All the operations on the datasets before the finetuning process were done in jupyter notebook. The file is pre_finetune_jupyter.ipynb. Inside the file you can choose the dataset the evaluation is run on, and the threshold range to test.
The finetuning process is ran through the commmand:
train.py --languages nl --output_dir output/1024 --do_train --per_device_train_batch_size 1 --per_device_eval_batch_size 1 --distributed_softmax --max_steps 224 --evaluation_strategy no --eval_steps 0 --max_seq_len 264 --warmup_steps 0 --label_names page_id --logging_steps 1 --metric_for_best_model eval_global_mrr --load_best_model_at_end False --save_total_limit 3 --report_to tensorboard --dataloader_num_workers 1 --single_domain --hidden_dropout_prob 0 --learning_rate 0.00001 --weight_decay 0.01 --alpha 1 --gradient_checkpointing False
Max_steps should be equal to the number of samples in your finetuning dataset.
In the train.py train_datasets is the variable used for finetuning.

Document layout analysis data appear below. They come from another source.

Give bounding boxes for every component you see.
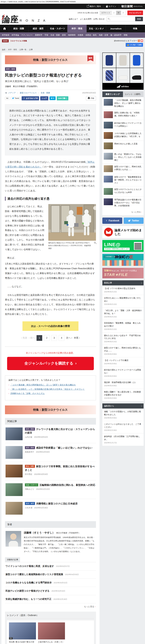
- mail-icon[interactable]: [141, 40, 143, 42]
- tab-ranking[interactable]: 最新ランキング: [102, 92, 123, 97]
- subnav-item[interactable]: 原発: [62, 34, 66, 36]
- related-thumbnail[interactable]: [6, 465, 23, 478]
- note-button[interactable]: noteで書く: [57, 96, 68, 100]
- chevron-right-icon[interactable]: ›: [141, 405, 142, 407]
- facebook-like-button[interactable]: 👍 いいね！7,301: [126, 43, 143, 47]
- breadcrumb-home[interactable]: 論座: [2, 48, 6, 51]
- subscribe-link[interactable]: 購読のご案内: [87, 5, 101, 8]
- search-button[interactable]: 検索: [135, 17, 143, 21]
- chevron-right-icon[interactable]: ›: [141, 282, 142, 284]
- breadcrumb-list[interactable]: 記事一覧: [20, 48, 27, 51]
- faq-link[interactable]: よくある質問: [80, 18, 91, 20]
- asahi-digital-logo[interactable]: 朝日新聞DIGITAL: [121, 4, 143, 8]
- share-button[interactable]: シェア: [40, 96, 48, 100]
- nav-item-society[interactable]: 社会・スポーツ: [48, 25, 67, 32]
- popular-link-2[interactable]: ›「新しい生活様式」って…安倍政権の言葉の軽さが日本を「目詰まり」させていく: [9, 388, 92, 390]
- subnav-item[interactable]: 基礎科学: [35, 34, 42, 36]
- ad-product[interactable]: [116, 53, 130, 68]
- ronza-logo[interactable]: 論座 R O N Z A: [2, 10, 47, 24]
- subnav-item[interactable]: 生態系: [78, 34, 83, 36]
- next-page-button[interactable]: 次は→スーパーの品切れ映像の弊害: [23, 321, 78, 331]
- subnav-item[interactable]: 科学者論: [12, 34, 19, 36]
- ad-info-icon[interactable]: ⓘ: [139, 53, 141, 55]
- author-name[interactable]: 須藤靖: [24, 531, 31, 534]
- hatena-bookmark-button[interactable]: B! 5: [50, 96, 56, 100]
- ranking-more-link[interactable]: もっと見る ›: [102, 209, 143, 215]
- font-size-medium[interactable]: 中: [116, 11, 121, 15]
- nav-item-culture[interactable]: 文化・エンタメ: [87, 25, 106, 32]
- ad-product[interactable]: [116, 68, 130, 83]
- page-3[interactable]: 3: [51, 335, 57, 341]
- adidas-ad[interactable]: ⓘ X adidas: [102, 52, 143, 90]
- ad-close-icon[interactable]: X: [141, 53, 143, 55]
- subnav-item[interactable]: テクノロジー: [21, 34, 33, 36]
- jinbocho-banner[interactable]: 三省堂書店＋論座 神保町の匠: [102, 254, 143, 266]
- subnav-item[interactable]: 生命・医療: [51, 34, 60, 36]
- related-thumbnail[interactable]: [6, 483, 23, 496]
- nav-item-politics[interactable]: 政治・国際: [9, 25, 29, 32]
- related-title[interactable]: 五輪開催の国際的信用に関わる、新型肺炎への対応: [39, 484, 95, 486]
- breadcrumb-category[interactable]: 科学・環境: [8, 48, 17, 51]
- nav-item-journalism[interactable]: Journalism: [106, 25, 126, 32]
- subscribe-pack-button[interactable]: 全ジャンルパックを購読する›: [7, 357, 94, 370]
- search-input[interactable]: [107, 17, 135, 21]
- corona-special-link[interactable]: コロナウイルス特集: [10, 40, 27, 42]
- ad-product[interactable]: [103, 68, 116, 83]
- article-author[interactable]: 須藤靖 東京大学教授（宇宙物理学）: [5, 85, 96, 88]
- nav-item-science[interactable]: 科学・環境: [67, 25, 87, 32]
- subnav-item[interactable]: 地球環境: [68, 34, 75, 36]
- related-title[interactable]: 感染症予防措置は「厳しいほど良い」わけではない: [36, 446, 92, 449]
- subnav-item[interactable]: 脳・認知科学: [110, 34, 121, 36]
- related-thumbnail[interactable]: [6, 446, 23, 459]
- outbrain-card[interactable]: PR 埼玉県: 驚きの品質で驚きの安価のスマートウォッチeWatch: [9, 622, 36, 644]
- feature-banner[interactable]: 特集：新型コロナウイルス 無料: [5, 56, 96, 64]
- related-thumbnail[interactable]: [6, 502, 23, 515]
- page-last[interactable]: 末尾 ›: [74, 336, 80, 340]
- follow-link[interactable]: @webronzaさんをフォロー: [114, 40, 137, 42]
- subnav-item[interactable]: 自然史・進化: [86, 34, 97, 36]
- line-banner[interactable]: LINE@ 友達登録で更新情報をお届けします: [102, 240, 143, 252]
- my-contents-button[interactable]: マイコンテンツ: [127, 10, 143, 15]
- nav-item-special[interactable]: 特集: [125, 25, 145, 32]
- page-next[interactable]: 次へ ›: [66, 336, 72, 340]
- list-button[interactable]: list: [5, 97, 10, 100]
- rss-icon[interactable]: [138, 40, 140, 42]
- subnav-item[interactable]: 情報: [124, 34, 127, 36]
- ad-product[interactable]: [130, 53, 143, 68]
- twitter-page-button[interactable]: Twitter: [124, 218, 143, 224]
- subnav-item[interactable]: 地震・災害: [99, 34, 108, 36]
- outbrain-card[interactable]: 小保方晴子さんを（今度こそ）忘れよう論座: [38, 622, 65, 644]
- tag-corona[interactable]: 新型コロナウイルス: [20, 92, 37, 94]
- category-badge[interactable]: 科学・環境: [5, 67, 16, 71]
- page-4[interactable]: 4: [59, 335, 64, 341]
- nav-item-economy[interactable]: 経済・雇用: [29, 25, 48, 32]
- login-link[interactable]: ログイン: [106, 5, 116, 8]
- tab-comments[interactable]: コメント（1週間）: [123, 92, 143, 97]
- page-2[interactable]: 2: [44, 335, 50, 341]
- tweet-button[interactable]: Tweet: [11, 97, 21, 100]
- tag-media[interactable]: メディア: [8, 92, 16, 94]
- contact-link[interactable]: お問い合わせ: [93, 18, 105, 20]
- popular-link-1[interactable]: ›「コロナ風俗嬢」発言の岡村隆史氏に、正しい“謝罪”と責任を取る機会を: [9, 384, 92, 386]
- related-title[interactable]: 消費増税と新型コロナに沈む日本経済: [36, 502, 77, 505]
- subnav-item[interactable]: 科学政策: [2, 34, 9, 36]
- zoom-icon[interactable]: [94, 242, 96, 244]
- popular-link-3[interactable]: ›北朝鮮をめぐる「誤報」のメカニズム: [9, 392, 92, 395]
- print-button[interactable]: 印刷: [86, 96, 96, 100]
- font-size-large[interactable]: 大: [121, 11, 125, 15]
- about-link[interactable]: 論座とは？: [69, 18, 78, 20]
- related-title[interactable]: テレワークを最大限に生かすには：スウェーデンからの提言: [25, 428, 95, 434]
- ad-product[interactable]: [130, 68, 143, 83]
- home-icon[interactable]: [0, 25, 9, 32]
- font-size-small[interactable]: 小: [111, 11, 116, 15]
- author-more-link[interactable]: もっと見る ›: [5, 604, 96, 609]
- subnav-item[interactable]: 宇宙: [45, 34, 48, 36]
- related-thumbnail[interactable]: [6, 428, 23, 440]
- tag-medical[interactable]: 生命・医療: [41, 92, 50, 94]
- starfile-banner[interactable]: 宝塚OGをはじめ、注目スターの話題は STAR★FILE: [102, 268, 143, 278]
- facebook-recommend-button[interactable]: fおすすめ 1,718: [22, 96, 39, 100]
- mailmag-banner[interactable]: 論座メルマガ始めました: [102, 226, 143, 238]
- author-articles-tab[interactable]: 須藤靖の記事: [5, 557, 20, 562]
- disinfection-photo[interactable]: [48, 204, 96, 241]
- ad-product[interactable]: [103, 53, 116, 68]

train_datasets = [scenario_existing_dataset_creator.create_existing_scenario_dataset()] is used for finetuning on the testing/training datasets train_datasets = [scenario_dataset_creator_xml.create_scenario_dataset_xml()] is used for finetuning on the scenario specific dataset
scenario_validation_creator.validate_scenario(model,tokenizer) does the validation. In the file you can choose the dataset you wish to do validation on.